30 April 2014 by Harriet Jarlett

Bombarding whiteflies with smells from different plants may stop them damaging crops, say scientists trying to understand traditional organic farming techniques.

TomatoesFor centuries gardeners and farmers have been using a technique called companion planting, where they surround flowers or crops with strong-smelling plants to deter pests.

Scientists have suspected this works because too many smells confuse nuisance insects, but the science behind this has never been proven until now.

A new study, published in Agronomy of Sustainable Development, aimed to assess this confusion effect by exposing whiteflies that were trying to feed on a tomato plant with smells from plants like cucumbers, cabbages and courgettes. The smells are caused by gases released by the plant, known as volatiles.

The scientists found that when the whiteflies were bombarded with a range of volatiles from different plants it took them much longer to feed than when the other plants weren't around.
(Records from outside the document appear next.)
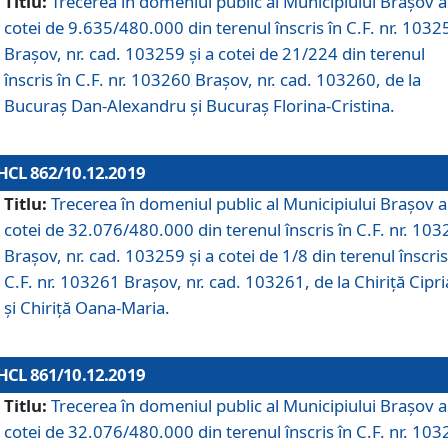
Titlu:
Trecerea în domeniul public al Municipiului Braşov a
cotei de 9.635/480.000 din terenul înscris în C.F. nr. 1032
Brașov, nr. cad. 103259 și a cotei de 21/224 din terenul
înscris în C.F. nr. 103260 Brașov, nr. cad. 103260, de la
Bucuraș Dan-Alexandru și Bucuraș Florina-Cristina.
HCL 862/10.12.2019
Titlu:
Trecerea în domeniul public al Municipiului Braşov a
cotei de 32.076/480.000 din terenul înscris în C.F. nr. 10
Brașov, nr. cad. 103259 și a cotei de 1/8 din terenul înscris
C.F. nr. 103261 Brașov, nr. cad. 103261, de la Chiriță Cipr
și Chiriță Oana-Maria.
HCL 861/10.12.2019
Titlu:
Trecerea în domeniul public al Municipiului Braşov a
cotei de 32.076/480.000 din terenul înscris în C.F. nr. 10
"It's like a teacher trying to mark their class's homework. If someone switches on the telly, another person turns on the radio and then someone else starts speaking to them, they won't be able to concentrate," explains Dr Colin Tosh of Newcastle University, one of the lead authors on the study.
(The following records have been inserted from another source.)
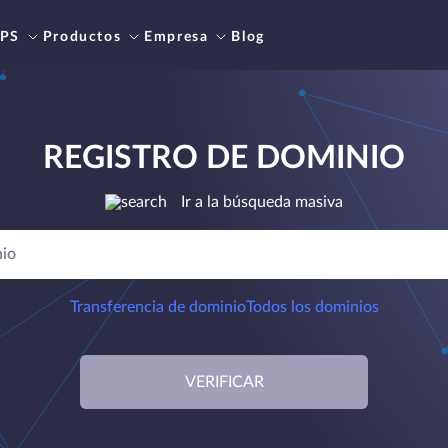
PS
Productos
Empresa
Blog
REGISTRO DE DOMINIO
Ir a la búsqueda masiva
Transferencia de dominio
Todos los dominios
VERIFICAR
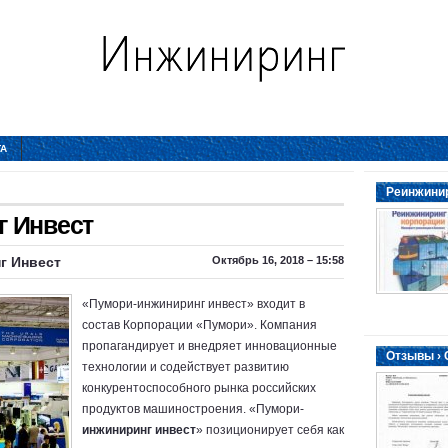
ТА
Реинжинир
 Инвест
г Инвест
Октябрь 16, 2018 – 15:58
«Пумори-инжиниринг инвест» входит в
состав Корпорации «Пумори». Компания
пропагандирует и внедряет инновационные
Отзывы ›
технологии и содействует развитию
конкурентоспособного рынка российских
продуктов машиностроения. «Пумори-
инжиниринг инвест
» позиционирует себя как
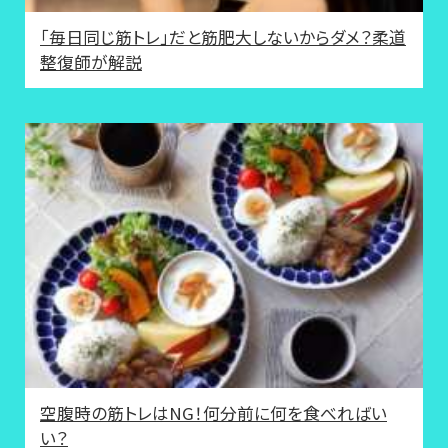
「毎日同じ筋トレ」だと筋肥大しないからダメ？柔道
整復師が解説
空腹時の筋トレはNG！何分前に何を食べればい
い？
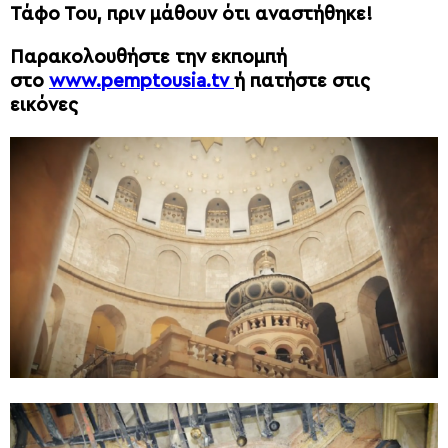
Τάφο Του, πριν μάθουν ότι αναστήθηκε!
Παρακολουθήστε την εκπομπή
στο
www.pemptousia.tv
ή πατήστε στις
εικόνες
"The plants we remove smells from are actually pleasant, attractive smells to the whiteflies. You might expect bombarding the insects with a pleasant smell would stimulate their feeding, but it does the opposite because they are confused by the abundance of information," he explains.

Whiteflies feed on plants by pushing their long mouth parts into their leaves to reach the phloem - where the nutrient-rich sap flows through the plant.

"The insects have quite a complicated task ahead of them to push their mouths through the cells in the leaf to reach the sap. They have to detect gradients and different types of tissues so having different smells around seems to be just too distracting," Tosh says.

Tosh and his co-author, Dr Barry Brogan of Newcastle University, studied the confusion effect using a miniature greenhouse. This clear Perspex box contained four tomato plants with whiteflies and a tube which sucked the volatiles from the other vegetable plants and into the greenhouse.

"The confusion effect caused a delay in the time the flies took to reach the phloem of the tomato plant. In the control test, with no other smells the whiteflies had all reached it within 15 hours and started feeding, but barely any of confused flies managed in this timeframe," says Tosh.

Whiteflies are a major pest in greenhouses and on farms worldwide. The honeydew they produce sticks to plants and triggers the growth of a sooty mould fungus that can cause damage worth hundreds of millions of pounds a year. Currently most people treat them using a variety of chemical pesticides and parasitoids, but Tosh suspects that creating a confusing environment could be the first step in finding a more sustainable method of pest control.

"While the smells delayed their feeding, it made little difference to the amount of honeydew they produced overall," says Tosh. "So the confusion effect wouldn't be effective as a standalone pesticide, but if you combined it with other effects - such as triggering the natural defences of the crop being attacked - it could be useful to deter their feeding further."

"These volatiles are all things you'd be eating and smelling anyway, so it should be completely harmless. Using plant smells just seems to be a bit smarter than GM. We're not firing some kind of insect death gene into the plant, instead it's about working with the plant's natural biology to enhance a natural processes," he concludes.

'Control of tomato whiteflies using the confusion effect of plant odours' - CR Tosh, B Brogan. Agronomy for Sustainable Development.